- Interactive map of Santa Helena de Minas
- Country: Brazil
- State: Minas Gerais
- Region: Southeast
- Time zone: UTC−3 (BRT)

= Santa Helena de Minas =

Municipality in the northeast of the Brazilian state of Minas Gerais

Location of Santa Helena de Minas in the state of Minas Gerais

Santa Helena de Minas is a municipality in the northeast of the Brazilian state of Minas Gerais. As of 2020 the population was 6,386 in a total area of 277 km2. The elevation is 312 m. It became a municipality in 1997.

Santa Helena de Minas is part of the statistical microregion of Nanuque.

This is one of the poorest municipalities in the state and in the country. The main economic activities are cattle raising (7,000 head in 2006) and farming with modest production of bananas, coffee, and corn. In 2006 there were 289 rural producers with a total area of 25,033 ha. Cropland made up 3,600 ha. There were only three tractors. In the urban area there were no financial institutions as of 2006. There were 90 automobiles, giving a ratio of about one automobile for every 65 inhabitants. Health care was provided by four public health clinics. There were no hospitals.
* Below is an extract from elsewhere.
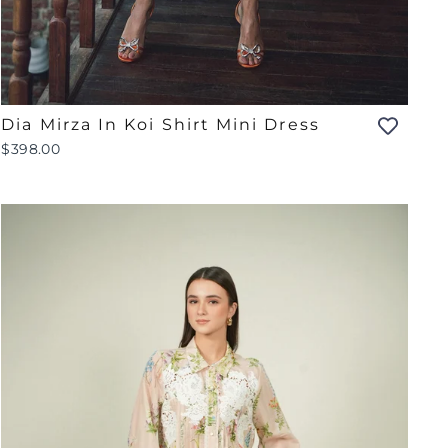
Dia Mirza In Koi Shirt Mini Dress
$398.00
==Municipal Human Development Index==
- MHDI: .594 (2000)
- State ranking: 842 out of 853 municipalities as of 2000
- National ranking: 4,771 out of 5,138 municipalities as of 2000
- Life expectancy: 62
- Literacy rate: 62
- Combined primary, secondary and tertiary gross enrolment ratio: .693
- Per capita income (monthly): R$83.33
Note that at last count Brazil had 5,561 municipalities while Minas Gerais still had 853.
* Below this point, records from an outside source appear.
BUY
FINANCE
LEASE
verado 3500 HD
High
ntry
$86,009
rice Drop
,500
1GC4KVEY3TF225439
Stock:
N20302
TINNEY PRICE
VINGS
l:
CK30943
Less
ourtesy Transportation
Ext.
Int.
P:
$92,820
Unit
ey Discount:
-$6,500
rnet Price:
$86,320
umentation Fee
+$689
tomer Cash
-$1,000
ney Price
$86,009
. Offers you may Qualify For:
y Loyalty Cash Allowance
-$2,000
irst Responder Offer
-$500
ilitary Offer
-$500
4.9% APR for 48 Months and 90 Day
The above figures can be compared with those of Poços de Caldas, which had an MHDI of .841, the highest in the state of Minas Gerais. The highest MHDI in the country (2000) was São Caetano do Sul in the state of São Paulo with an MHDI of .919. More up-to-date data from 2004 show that the lowest in that year was Manari in the state of Pernambuco with an MHDI of .467 out of a total of 5504 municipalities in the country as of 2004. At last count Brazil had 5,561 municipalities so this might have changed at the time of this writing.